Discussion:
Floating point question
(too old to reply)
jacob navia
2015-07-31 18:20:35 UTC
Permalink
Raw Message
When two values produce an overflow in some operation, should the
rounding mode influence the result?

Or the result should be always +/- inf?
James Kuyper
2015-07-31 18:43:33 UTC
Permalink
Raw Message
Post by jacob navia
When two values produce an overflow in some operation, should the
rounding mode influence the result?
Or the result should be always +/- inf?
At least for the operations performed by <math.h> functions, the
rounding mode is allowed to influence the required results:

"If a floating result overflows and default rounding is in effect, then
the function returns the value of the macro HUGE_VAL, HUGE_VALF, or
HUGE_VALL according to the return type, with the same sign as the
correct value of the function ..." 7.12.1p5

This also applies to the strto*() functions and the corresponding
wide-character functions:

"If the correct value overflows and default rounding is in effect
(7.12.1), plus or minus HUGE_VAL, HUGE_VALF, or HUGE_VALL is returned
(according to the return type and sign of the value) ..." 7.22.1.4p10,
7.29.4.1.1p10.

However, an implementation that always returns HUGE_* on overflow,
regardless of rounding mode would conform to this requirement.
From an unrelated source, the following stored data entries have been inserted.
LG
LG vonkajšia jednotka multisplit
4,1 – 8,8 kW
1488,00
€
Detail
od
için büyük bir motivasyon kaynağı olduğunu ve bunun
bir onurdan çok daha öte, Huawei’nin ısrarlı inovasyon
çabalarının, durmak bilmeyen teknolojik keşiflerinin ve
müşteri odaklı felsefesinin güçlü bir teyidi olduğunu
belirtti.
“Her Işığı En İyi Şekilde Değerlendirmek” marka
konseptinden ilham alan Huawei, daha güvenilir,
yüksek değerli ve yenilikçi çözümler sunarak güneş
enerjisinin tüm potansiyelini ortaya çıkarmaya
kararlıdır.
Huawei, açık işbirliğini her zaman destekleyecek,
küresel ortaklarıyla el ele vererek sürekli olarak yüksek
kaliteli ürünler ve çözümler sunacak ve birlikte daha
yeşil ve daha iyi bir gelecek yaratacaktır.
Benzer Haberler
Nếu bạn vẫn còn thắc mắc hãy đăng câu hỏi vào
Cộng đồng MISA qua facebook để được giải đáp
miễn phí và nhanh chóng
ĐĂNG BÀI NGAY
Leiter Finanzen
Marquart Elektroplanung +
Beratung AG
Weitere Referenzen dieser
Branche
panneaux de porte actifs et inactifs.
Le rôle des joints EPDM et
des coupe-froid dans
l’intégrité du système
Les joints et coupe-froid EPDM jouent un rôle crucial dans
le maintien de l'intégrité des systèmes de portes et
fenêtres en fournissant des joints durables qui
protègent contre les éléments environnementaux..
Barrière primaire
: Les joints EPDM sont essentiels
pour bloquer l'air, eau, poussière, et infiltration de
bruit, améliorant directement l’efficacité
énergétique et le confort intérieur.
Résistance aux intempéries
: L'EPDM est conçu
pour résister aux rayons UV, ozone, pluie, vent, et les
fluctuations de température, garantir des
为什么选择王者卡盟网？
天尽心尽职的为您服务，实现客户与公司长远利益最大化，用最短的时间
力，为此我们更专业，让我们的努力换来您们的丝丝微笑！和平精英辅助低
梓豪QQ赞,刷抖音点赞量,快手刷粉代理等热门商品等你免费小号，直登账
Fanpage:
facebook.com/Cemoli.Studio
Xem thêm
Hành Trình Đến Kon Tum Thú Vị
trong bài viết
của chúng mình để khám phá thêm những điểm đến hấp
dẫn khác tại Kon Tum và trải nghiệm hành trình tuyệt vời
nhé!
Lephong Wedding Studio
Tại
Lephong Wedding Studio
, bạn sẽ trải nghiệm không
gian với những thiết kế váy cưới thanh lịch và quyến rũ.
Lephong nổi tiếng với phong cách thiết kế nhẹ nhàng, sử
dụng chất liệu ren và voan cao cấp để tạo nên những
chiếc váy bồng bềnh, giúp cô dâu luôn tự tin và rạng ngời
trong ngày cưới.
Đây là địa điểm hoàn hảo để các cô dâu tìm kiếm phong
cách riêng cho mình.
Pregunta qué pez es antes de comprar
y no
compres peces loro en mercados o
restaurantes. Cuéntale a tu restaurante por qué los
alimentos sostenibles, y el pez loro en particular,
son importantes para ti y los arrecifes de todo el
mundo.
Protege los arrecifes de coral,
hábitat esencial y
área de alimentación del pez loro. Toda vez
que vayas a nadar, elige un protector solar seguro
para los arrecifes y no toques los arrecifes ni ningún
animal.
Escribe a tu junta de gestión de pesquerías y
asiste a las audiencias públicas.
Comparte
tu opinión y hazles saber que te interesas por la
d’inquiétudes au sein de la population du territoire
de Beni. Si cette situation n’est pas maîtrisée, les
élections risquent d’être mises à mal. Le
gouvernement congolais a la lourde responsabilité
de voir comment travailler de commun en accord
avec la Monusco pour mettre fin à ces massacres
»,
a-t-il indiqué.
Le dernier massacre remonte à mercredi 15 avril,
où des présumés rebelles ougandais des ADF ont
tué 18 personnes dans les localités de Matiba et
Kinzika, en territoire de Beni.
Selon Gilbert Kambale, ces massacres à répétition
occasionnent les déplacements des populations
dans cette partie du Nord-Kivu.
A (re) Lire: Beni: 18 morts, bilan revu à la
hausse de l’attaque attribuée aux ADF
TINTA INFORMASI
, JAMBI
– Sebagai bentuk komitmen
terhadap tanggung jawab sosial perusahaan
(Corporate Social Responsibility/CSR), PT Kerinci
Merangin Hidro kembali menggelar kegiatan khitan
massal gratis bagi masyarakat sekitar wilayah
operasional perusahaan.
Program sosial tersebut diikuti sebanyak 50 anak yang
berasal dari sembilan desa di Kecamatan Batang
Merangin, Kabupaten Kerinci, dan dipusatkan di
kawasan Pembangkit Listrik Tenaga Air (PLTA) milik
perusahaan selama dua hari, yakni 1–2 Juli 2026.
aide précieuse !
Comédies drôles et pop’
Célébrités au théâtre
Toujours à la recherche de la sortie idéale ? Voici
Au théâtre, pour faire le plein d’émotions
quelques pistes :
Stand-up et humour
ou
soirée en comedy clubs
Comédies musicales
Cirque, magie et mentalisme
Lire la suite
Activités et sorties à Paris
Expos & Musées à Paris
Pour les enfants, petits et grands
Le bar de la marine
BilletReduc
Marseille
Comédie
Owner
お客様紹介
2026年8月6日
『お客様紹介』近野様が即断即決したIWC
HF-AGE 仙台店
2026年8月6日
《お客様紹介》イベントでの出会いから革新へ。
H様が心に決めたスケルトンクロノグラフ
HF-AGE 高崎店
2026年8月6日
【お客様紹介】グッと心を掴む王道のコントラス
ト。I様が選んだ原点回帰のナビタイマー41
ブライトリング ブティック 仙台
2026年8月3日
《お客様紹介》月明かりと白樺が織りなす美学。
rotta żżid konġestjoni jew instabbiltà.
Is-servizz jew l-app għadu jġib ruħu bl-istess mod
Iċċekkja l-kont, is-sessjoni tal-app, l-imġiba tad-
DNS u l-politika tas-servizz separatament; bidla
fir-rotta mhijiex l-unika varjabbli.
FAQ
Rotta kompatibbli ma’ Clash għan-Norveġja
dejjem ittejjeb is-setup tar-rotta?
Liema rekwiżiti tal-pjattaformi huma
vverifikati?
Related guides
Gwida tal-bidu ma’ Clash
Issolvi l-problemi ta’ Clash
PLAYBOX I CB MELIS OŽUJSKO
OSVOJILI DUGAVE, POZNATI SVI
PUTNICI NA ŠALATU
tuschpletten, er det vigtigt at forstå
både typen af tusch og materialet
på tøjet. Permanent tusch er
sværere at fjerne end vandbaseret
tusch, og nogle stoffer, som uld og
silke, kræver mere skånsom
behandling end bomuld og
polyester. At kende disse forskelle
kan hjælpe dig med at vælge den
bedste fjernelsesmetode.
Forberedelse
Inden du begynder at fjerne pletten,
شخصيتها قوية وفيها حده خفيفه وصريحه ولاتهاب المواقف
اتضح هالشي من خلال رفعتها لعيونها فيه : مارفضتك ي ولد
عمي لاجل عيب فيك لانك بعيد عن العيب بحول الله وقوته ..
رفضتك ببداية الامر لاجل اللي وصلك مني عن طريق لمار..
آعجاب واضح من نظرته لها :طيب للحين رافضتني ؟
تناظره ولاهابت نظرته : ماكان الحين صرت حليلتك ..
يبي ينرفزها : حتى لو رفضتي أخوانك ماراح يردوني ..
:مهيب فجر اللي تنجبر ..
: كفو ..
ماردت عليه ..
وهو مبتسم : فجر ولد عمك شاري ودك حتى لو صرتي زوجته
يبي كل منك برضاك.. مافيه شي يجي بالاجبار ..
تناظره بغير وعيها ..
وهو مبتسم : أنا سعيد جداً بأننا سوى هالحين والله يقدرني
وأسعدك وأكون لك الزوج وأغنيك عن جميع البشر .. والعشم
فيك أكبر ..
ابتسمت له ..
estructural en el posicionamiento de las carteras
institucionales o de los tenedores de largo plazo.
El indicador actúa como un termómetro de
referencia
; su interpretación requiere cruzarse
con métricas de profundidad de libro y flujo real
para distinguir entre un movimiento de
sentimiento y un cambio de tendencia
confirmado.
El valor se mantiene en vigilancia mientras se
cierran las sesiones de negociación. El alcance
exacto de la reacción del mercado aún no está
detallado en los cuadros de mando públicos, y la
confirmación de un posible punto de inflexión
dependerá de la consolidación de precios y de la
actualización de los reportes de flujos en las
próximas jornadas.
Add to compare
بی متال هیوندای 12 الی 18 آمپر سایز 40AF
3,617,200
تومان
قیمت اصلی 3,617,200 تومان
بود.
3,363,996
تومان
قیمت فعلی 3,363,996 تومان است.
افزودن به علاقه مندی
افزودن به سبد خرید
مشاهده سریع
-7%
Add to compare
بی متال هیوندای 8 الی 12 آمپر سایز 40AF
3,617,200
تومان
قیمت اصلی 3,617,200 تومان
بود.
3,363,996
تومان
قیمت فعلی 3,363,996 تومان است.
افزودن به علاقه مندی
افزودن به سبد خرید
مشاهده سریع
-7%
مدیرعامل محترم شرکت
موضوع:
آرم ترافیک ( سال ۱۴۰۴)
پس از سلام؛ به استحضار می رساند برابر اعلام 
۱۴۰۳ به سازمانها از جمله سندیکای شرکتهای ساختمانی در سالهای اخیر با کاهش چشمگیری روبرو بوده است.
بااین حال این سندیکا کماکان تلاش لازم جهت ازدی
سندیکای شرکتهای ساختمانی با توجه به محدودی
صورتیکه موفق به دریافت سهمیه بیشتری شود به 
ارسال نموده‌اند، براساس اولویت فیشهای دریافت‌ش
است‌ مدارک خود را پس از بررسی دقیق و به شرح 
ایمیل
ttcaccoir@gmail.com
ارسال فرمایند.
It seems reasonable to me that this should also apply to floating point
arithmetic operators, but the standard doesn't say so.
jacob navia
2015-07-31 20:00:19 UTC
Permalink
Raw Message
Post by James Kuyper
"If a floating result overflows and default rounding is in effect, then
the function returns the value of the macro HUGE_VAL, HUGE_VALF, or
HUGE_VALL according to the return type, with the same sign as the
correct value of the function ..." 7.12.1p5
/tmp $ cat t.c
#include <stdio.h>
int main(void)
{
long double x = 1e4000L;
long double y = x*x;

printf("%Lg\n",y);
}
/tmp $ gcc t.c
/tmp $ ./a.out
inf
/tmp $

An overflow in a multiplication returns "inf".
Result doesn't change if I add the std=c99 option.

I am completely confused

JACOB
Martin Shobe
2015-07-31 20:30:50 UTC
Permalink
Raw Message
Post by jacob navia
Post by James Kuyper
"If a floating result overflows and default rounding is in effect, then
the function returns the value of the macro HUGE_VAL, HUGE_VALF, or
HUGE_VALL according to the return type, with the same sign as the
correct value of the function ..." 7.12.1p5
/tmp $ cat t.c
#include <stdio.h>
int main(void)
{
long double x = 1e4000L;
long double y = x*x;
printf("%Lg\n",y);
}
/tmp $ gcc t.c
/tmp $ ./a.out
inf
/tmp $
An overflow in a multiplication returns "inf".
Result doesn't change if I add the std=c99 option.
I am completely confused
Print out HUGE_VAL (and friends) and see what you get.

Martin Shobe
James Kuyper
2015-07-31 20:36:41 UTC
Permalink
Raw Message
Post by jacob navia
Post by James Kuyper
"If a floating result overflows and default rounding is in effect, then
the function returns the value of the macro HUGE_VAL, HUGE_VALF, or
HUGE_VALL according to the return type, with the same sign as the
correct value of the function ..." 7.12.1p5
/tmp $ cat t.c
#include <stdio.h>
int main(void)
{
long double x = 1e4000L;
long double y = x*x;
printf("%Lg\n",y);
}
/tmp $ gcc t.c
/tmp $ ./a.out
inf
/tmp $
An overflow in a multiplication returns "inf".
Result doesn't change if I add the std=c99 option.
I am completely confused
Why? What did you expect it to print? If the above clause applied to
floating point multiplication (and as I pointed out, it does not), then
the result would be HUGE_VALL. Unless __STDC_IEC_559__ is pre#defined,
the standard imposes only one requirement on HUGE_VALL, that it be
positive. It could even be as small as nextafterl(0.0L,1.0L). If
__STDC_IEC_559__, HUGE_VALL is required to be positive infinity, which
is consistent with your results.

#include <float.h>
#include <math.h>
#include <stdio.h>
#include <stdlib.h>

int main(void)
{
long double x = 1e4000L;
long double y = x*x;
long double infinity = strtold("INF", NULL);
printf("%Lg,%Lg,%Lg,%Lg\n", LDBL_MAX, HUGE_VALL, infinity, y);
}

Output:

1.18973e+4932,inf,inf,inf
jacob navia
2015-07-31 22:34:50 UTC
Permalink
Raw Message
Post by James Kuyper
HUGE_VALL is required to be positive infinity
Ahhhhhhhhhhhhhh!!!!!!!!!!!

I was confusing it with LDBL_MAX!

OK, now I see where was the bug in my float128 module.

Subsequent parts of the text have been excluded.